(Document structure recognition data)
★ ★ ★

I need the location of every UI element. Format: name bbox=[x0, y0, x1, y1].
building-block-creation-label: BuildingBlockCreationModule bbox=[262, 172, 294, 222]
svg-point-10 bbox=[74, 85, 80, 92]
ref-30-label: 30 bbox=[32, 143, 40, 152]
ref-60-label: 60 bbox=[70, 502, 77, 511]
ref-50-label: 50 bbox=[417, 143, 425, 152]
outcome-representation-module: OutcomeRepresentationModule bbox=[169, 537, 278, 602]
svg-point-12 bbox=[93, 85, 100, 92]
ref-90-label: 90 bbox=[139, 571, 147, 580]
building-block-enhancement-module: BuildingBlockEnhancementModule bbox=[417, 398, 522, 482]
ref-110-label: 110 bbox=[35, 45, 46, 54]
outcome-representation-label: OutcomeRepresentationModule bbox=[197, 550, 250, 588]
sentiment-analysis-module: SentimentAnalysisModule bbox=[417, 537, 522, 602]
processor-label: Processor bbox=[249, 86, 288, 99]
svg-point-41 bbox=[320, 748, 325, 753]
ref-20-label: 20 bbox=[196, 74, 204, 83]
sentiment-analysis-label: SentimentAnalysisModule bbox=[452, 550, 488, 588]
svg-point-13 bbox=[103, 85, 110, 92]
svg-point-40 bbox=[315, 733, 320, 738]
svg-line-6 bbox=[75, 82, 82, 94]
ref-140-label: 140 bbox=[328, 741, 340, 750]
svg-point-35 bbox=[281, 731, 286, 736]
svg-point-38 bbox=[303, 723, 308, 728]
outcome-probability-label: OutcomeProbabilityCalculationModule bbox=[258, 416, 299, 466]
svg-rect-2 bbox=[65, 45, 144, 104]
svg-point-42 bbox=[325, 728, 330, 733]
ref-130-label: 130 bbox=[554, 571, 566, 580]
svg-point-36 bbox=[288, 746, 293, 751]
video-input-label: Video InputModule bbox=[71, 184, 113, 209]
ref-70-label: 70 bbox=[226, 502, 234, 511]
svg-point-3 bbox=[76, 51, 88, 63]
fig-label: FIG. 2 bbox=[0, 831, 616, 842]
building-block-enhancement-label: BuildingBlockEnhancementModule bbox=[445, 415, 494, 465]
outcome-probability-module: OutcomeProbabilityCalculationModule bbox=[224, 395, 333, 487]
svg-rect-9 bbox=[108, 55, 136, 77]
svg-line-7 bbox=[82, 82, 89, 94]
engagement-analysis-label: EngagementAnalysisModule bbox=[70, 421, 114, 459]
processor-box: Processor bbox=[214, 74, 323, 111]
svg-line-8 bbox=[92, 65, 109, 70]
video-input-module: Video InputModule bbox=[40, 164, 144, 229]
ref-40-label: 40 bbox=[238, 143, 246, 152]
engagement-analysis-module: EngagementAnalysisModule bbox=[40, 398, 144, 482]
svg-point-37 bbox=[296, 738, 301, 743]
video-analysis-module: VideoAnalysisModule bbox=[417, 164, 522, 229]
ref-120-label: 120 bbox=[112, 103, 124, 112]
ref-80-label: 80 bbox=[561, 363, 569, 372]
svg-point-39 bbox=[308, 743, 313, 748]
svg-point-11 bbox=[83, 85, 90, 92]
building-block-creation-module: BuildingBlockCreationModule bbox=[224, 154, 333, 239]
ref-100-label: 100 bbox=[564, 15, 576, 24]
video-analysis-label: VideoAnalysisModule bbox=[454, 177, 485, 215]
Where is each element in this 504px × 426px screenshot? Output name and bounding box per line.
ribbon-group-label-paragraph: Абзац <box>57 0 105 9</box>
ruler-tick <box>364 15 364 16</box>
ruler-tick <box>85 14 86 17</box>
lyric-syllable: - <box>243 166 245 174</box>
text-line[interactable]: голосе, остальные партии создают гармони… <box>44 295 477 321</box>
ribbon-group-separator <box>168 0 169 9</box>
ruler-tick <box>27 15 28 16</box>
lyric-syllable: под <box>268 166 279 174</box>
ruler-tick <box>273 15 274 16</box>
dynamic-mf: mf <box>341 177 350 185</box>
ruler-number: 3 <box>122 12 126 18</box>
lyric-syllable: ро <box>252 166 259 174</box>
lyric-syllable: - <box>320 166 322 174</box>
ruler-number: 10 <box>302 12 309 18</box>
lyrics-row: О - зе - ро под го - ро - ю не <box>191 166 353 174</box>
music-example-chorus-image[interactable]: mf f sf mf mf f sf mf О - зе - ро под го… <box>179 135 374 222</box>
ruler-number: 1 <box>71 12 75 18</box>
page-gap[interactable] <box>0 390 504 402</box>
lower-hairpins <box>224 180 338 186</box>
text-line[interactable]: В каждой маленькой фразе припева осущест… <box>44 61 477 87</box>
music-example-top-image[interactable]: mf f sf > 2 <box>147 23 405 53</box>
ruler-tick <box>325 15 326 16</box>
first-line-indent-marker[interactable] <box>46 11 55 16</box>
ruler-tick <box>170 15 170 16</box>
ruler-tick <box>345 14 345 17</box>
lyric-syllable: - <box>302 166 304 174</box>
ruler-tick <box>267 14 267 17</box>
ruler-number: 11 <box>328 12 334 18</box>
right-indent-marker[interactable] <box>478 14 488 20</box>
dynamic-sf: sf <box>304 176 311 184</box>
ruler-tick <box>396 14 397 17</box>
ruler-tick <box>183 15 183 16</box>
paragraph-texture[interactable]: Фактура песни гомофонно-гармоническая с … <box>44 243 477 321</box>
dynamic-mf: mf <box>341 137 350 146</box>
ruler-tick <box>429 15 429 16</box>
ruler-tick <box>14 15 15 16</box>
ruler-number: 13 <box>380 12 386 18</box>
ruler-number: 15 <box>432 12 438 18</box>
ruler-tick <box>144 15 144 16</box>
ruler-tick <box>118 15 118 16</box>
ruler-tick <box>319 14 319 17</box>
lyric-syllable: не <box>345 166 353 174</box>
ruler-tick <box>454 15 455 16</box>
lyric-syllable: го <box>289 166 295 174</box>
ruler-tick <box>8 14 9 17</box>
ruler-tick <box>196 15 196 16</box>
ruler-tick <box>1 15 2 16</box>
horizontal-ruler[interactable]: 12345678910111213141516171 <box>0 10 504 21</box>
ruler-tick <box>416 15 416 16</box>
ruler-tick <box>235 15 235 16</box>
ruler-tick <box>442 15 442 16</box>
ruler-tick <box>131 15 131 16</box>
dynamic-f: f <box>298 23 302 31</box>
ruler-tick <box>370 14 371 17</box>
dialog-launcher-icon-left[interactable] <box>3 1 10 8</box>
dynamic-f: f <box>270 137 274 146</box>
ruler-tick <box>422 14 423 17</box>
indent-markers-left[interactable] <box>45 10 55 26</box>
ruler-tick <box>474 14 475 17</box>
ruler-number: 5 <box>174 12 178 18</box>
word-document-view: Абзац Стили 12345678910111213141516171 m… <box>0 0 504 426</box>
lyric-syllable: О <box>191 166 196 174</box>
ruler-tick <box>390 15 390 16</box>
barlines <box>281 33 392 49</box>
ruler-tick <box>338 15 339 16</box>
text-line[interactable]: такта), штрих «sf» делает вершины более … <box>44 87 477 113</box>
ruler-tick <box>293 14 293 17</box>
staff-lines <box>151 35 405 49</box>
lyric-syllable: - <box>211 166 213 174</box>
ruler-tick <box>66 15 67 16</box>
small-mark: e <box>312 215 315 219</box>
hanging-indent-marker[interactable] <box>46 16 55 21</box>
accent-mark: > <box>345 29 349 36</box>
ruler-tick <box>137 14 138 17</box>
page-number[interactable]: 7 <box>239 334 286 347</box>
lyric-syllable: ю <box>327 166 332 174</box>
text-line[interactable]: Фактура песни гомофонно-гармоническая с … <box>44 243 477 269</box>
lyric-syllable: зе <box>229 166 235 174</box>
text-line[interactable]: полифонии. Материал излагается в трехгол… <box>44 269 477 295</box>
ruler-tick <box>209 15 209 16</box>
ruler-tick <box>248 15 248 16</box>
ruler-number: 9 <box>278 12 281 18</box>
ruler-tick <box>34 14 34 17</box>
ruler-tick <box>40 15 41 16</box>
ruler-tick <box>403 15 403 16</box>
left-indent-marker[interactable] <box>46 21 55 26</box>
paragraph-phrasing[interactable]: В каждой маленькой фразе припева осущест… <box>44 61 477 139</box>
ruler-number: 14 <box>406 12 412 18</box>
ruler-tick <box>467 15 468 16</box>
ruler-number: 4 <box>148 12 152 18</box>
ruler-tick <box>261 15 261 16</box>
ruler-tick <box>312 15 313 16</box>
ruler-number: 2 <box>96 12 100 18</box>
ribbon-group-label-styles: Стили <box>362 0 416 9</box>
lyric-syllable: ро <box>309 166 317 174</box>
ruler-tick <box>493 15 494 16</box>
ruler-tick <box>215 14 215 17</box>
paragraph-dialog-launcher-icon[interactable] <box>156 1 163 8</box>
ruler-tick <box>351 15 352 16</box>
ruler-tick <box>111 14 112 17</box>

★ ★ ★

[PROBLEM STATEMENT]: Search the entries for the string "OutcomeProbabilityCalculationModule". Copy every line that has it.

[RESPONSE]:
outcome-probability-label: OutcomeProbabilityCalculationModule bbox=[258, 416, 299, 466]
outcome-probability-module: OutcomeProbabilityCalculationModule bbox=[224, 395, 333, 487]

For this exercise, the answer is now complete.